I remember my daughter was 14 weeks old, so tiny that we were still counting her age in weeks, not months.
I remember it was early September -- appropriate timing,since in many ways it felt like the first day of school.
I remember waking up at dawn (although “waking up” takes on a new meaning when you sleep in two-hour stints). I had laid out my outfit the night before – size 12 pants to hide my postpartum body and a pumping-friendly button-down shirt—but I had absolutely no clue how long it would take me to get myself and the baby ready for the day.
I remember handing off my daughter, who I had never left for more than a few hours at a time, to the newly-hired babysitter and heading out the door, clutching my breast pump bag and purse.
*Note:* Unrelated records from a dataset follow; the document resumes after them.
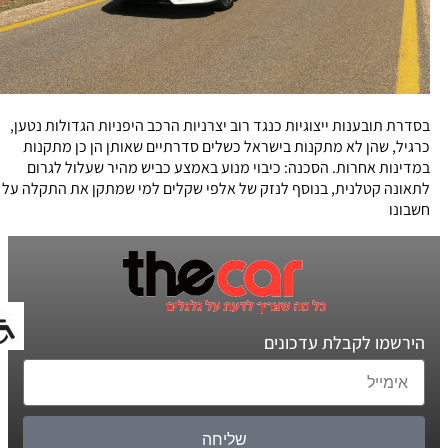
בסדרת תובענות ייצוגיות כנגד רוב יצרניות הרכב היפניות הגדולות נטען,
כרגיל, שהן לא מתקנות בישראל כשלים סדרתיים שאותן הן כן מתקנות
במדינות אחרות. הסכנה: כיבוי מנוע באמצע כביש מהיר שעלול לגרום
לתאונה קטלנית, בנוסף לנזק של אלפי שקלים למי שמתקן את התקלה על
חשבונו
הירשמו לקבלת עדכונים
שליחה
By the time I got to the train, I was tear-stained, sweating and leaking through my nursing pads. It was only 8 a.m. and I felt like I’d run a marathon.
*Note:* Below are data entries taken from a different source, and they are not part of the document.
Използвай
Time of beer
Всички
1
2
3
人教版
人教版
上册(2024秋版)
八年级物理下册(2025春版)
I remember walking into my office building and riding up the escalator with the president of my division. The Big Boss. I told him it was my first day back. He asked about the baby -- boy or a girl, what was her name? Then he smiled, and said, “Your daughter is so lucky to have a great mom who is also a kick-ass star at work.”
I remember being so grateful for those words. They helped me keep it together as I walked down the hallway to my office, and countless other times that first day. They made me think I could do this working mom thing.
But it was one of the only times I felt that way.
I stayed on at my job for six months before leaving to work part-time. My reasons were unique, as they always are, but they were universal too.
I was great at my job – before I became a mom, and after. I have trouble even typing that statement -- which perhaps gets at some of what Sheryl Sandberg is talking about to begin with -- but I was.
On my last day, that same boss told me, “The door is always open if you want to come back.” I believe he meant it, but I’m afraid that it might not be true. I’m afraid that because I left, certain doors might be closed to me forever.
I’ve always liked the saying, “Worries many; regrets none.” So none of this is to say that I regret my choice or that I don’t recognize how blessed I was to even have one. Some things may have been lost, but others were gained.
I was able to breastfeed for more than a year. It was one of the most meaningful experiences of my life, and it would have been difficult to achieve while working full-time.
I found a circle of friends, fellow moms, who are the women I turn to when my daughter is sick, or she does something funny, or I have a question about anything from sippy cups to sleep problems. If I hadn’t "leaned back," I might never have met them.
I've been able to do some work part-time, giving me a few hours a day to use my brain in a different way, a balance I know so many moms crave and which I hope I can find again.
And I have been there with my daughter for moments good and bad, large and small. As I type this, she’s napping in her nursery. When she wakes up she will call out, “See Mommy! See Mommy!” And she will.
So I will buy Sheryl Sandberg’s book. I will know that my daughter has been lucky to have me at home for the last year, but that she would also be lucky to see me be that “kick-ass star” at work. And I’ll hope that the fact that I leaned back doesn’t mean I won’t have the chance to lean in.